Prof Leary even reworked his famous slogan for the personal computer era in the decade before he died in 1996. He now said, “Turn on, Boot up, Jack in” — and presumably contribute to the cyberdelic counter-culture that cannot be controlled by the state. If indeed Prof Leary was suggesting a cultural revolution via the Internet, isn’t it a little of what is happening in Indian ‘civil society’, albeit vanguarded by conventional media? Murmurs about the Emergency have not surfaced without possibility.
But it isn’t just the freedom of the Internet and its denizens on Facebook and Twitter and the blogosphere in general that is the McLuhan-style ‘massage’ here. In 2011, we have to accept that the nature of the domestic and global political discourse itself has changed irrevocably. Traditional politics from the days of Julius Caesar involved the management of perception. John F Kennedy won his sliver-thin presidential battle with Richard Nixon by suggesting the latter looked like an untrustworthy used car salesman, exploiting the latter’s intense five o’ clock shadow in his promotional advertisements. Also, the photogenic JFK handled the first televised presidential debate much better than the ill-at-ease Nixon. But then, Nixon did manage to repackage himself expertly, as described in The Selling of the President by Joe McGinniss in 1968, for his next — and successful — bid for White House.
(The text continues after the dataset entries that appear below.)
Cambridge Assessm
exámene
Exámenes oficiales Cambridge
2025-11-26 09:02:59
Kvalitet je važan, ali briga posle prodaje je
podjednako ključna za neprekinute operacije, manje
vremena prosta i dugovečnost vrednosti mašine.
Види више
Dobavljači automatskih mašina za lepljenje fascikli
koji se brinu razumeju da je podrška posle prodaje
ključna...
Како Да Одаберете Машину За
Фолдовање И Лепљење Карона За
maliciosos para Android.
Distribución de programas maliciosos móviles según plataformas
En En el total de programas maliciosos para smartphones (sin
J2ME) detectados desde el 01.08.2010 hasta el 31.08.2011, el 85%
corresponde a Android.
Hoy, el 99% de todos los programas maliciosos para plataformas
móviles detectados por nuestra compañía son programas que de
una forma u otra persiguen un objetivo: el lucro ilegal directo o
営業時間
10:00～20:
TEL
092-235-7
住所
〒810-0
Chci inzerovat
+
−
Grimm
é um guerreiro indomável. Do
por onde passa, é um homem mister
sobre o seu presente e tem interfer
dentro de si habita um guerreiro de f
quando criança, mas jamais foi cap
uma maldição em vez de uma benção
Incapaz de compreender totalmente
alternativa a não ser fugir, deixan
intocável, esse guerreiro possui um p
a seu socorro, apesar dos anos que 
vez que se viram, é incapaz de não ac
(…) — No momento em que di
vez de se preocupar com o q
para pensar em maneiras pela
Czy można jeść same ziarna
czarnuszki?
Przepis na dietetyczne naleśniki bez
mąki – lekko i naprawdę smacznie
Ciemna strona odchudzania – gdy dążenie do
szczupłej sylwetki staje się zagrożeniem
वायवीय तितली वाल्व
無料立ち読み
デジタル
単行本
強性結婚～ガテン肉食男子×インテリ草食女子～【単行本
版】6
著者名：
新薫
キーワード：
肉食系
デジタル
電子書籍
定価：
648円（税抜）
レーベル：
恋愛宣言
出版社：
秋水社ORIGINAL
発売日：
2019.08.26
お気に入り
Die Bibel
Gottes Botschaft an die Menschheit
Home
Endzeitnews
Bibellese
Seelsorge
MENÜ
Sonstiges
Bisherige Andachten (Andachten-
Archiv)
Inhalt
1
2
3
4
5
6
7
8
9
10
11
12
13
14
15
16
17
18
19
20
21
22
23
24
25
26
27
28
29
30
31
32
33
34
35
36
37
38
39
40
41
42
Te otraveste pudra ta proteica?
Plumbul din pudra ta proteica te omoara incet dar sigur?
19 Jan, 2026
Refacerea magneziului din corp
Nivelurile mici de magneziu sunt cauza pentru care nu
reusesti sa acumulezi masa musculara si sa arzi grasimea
But with the McLuhan Age no longer in the future, a new transparency, not intentional, not even voluntary, has come to stay and will determine things going forward. It is not just the brilliant simplicity of a virtual dropbox in cyberspace that is at the heart of the WikiLeaks phenomenon. It is the true, if inconvenient, meaning of transparency, without the fear of consequences for the anonymous ‘snitch’. Or even the aggressive brand of ambush journalism practised by some. It is the empowering technology being carried around in every pocket today on a cellphone — ubiquitous, but potent as a loaded gun.
And then there is streaming technology, used extensively and thus constantly improved by the purveyors of free pornography on the Internet. It not only entertains millions but also enables the President, Vice-President, Secretary of State, the CIA director and the military top brass of the US, sitting in Washington, DC, to watch the raid on Osama Bin Laden’s den in distant Abbottabad in real time.
Any place can be infiltrated, anything can be streamed and/or recorded with spy cameras, on cellphones, or be conveyed, via MMS/SMS message or e-mail, almost simultaneously, with reasonable anonymity. It gives a new meaning to the notion of ‘live’ reporting because this kind does not need the services of a professional journalist, except perhaps to contextualise and distribute the information. No Cabinet meeting, notwithstanding the Ministers’ vow of secrecy, is safe anymore. Besides, 24x7 news channels have ample time and space to give blanket coverage to opposing points of view, and newspapers specialise in merciless analyses.
Most importantly though, it is no longer a contest of political leanings packaged for the masses like it was. Now the masses can — and do — receive unvarnished news. It is the political discourse that must adapt and mutate to suit the times. Prof McLuhan loved to cry that people knew nothing about his work. Well, perhaps now we do, when we recognise its effects all around us.